• [PROMPT]: The answer must consist of every line below that contains the word "hier".

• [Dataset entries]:
╭──

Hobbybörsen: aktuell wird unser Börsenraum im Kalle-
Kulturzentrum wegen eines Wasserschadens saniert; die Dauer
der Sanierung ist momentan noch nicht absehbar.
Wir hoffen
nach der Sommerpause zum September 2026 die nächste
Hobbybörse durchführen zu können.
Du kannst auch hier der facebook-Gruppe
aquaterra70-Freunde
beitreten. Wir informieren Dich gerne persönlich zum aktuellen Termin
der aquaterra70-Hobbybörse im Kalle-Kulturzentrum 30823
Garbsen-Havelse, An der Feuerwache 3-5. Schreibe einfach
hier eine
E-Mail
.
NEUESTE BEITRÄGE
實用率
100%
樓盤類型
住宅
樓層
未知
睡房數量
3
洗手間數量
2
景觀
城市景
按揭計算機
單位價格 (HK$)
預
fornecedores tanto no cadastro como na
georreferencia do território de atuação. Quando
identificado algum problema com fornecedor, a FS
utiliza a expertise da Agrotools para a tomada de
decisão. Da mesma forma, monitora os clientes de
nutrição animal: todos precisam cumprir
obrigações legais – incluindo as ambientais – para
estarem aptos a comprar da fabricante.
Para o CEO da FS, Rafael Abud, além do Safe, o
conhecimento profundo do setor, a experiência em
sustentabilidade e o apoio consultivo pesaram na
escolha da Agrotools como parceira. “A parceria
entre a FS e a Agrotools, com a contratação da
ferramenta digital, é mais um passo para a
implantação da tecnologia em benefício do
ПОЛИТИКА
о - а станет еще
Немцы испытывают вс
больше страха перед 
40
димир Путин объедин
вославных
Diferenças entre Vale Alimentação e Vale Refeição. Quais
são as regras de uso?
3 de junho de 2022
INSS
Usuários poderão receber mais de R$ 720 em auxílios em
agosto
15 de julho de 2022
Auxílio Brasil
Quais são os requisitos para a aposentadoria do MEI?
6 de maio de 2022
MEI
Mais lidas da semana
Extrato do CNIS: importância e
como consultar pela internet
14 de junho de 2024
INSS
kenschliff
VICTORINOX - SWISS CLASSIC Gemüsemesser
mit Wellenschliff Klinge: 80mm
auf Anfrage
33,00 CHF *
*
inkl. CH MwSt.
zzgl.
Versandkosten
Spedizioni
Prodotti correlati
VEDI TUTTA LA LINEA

╰──
╭──

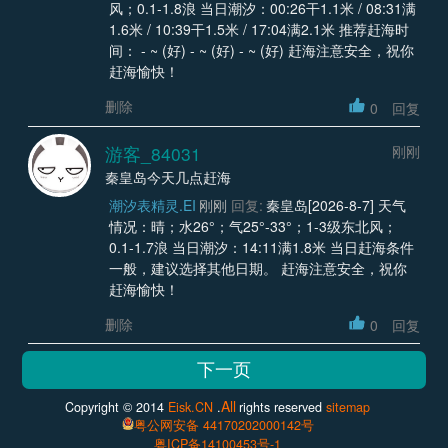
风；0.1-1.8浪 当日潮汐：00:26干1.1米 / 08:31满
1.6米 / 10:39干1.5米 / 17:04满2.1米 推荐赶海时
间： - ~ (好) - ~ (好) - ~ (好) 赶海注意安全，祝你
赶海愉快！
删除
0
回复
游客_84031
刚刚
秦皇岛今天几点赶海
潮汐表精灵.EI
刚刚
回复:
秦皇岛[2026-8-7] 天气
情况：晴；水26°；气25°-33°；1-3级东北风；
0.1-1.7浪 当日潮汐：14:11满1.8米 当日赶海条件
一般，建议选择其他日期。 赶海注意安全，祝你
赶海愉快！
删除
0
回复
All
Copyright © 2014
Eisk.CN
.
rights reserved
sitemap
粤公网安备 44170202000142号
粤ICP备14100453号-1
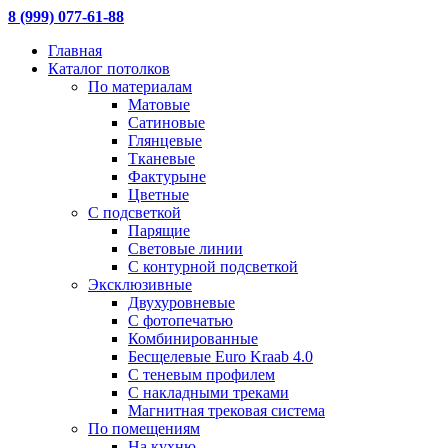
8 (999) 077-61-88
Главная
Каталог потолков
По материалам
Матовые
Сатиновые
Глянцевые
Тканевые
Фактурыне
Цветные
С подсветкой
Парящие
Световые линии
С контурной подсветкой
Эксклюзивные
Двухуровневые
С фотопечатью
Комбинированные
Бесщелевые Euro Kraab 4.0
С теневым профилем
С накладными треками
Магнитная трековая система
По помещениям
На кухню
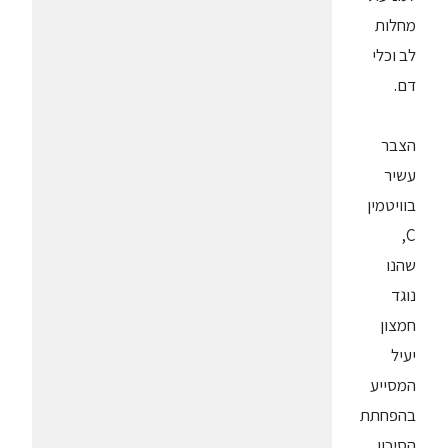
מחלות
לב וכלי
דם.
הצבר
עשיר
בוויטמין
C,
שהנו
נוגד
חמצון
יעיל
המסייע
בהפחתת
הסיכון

╰──

• [ANSWER]:
Du kannst auch hier der facebook-Gruppe
hier eine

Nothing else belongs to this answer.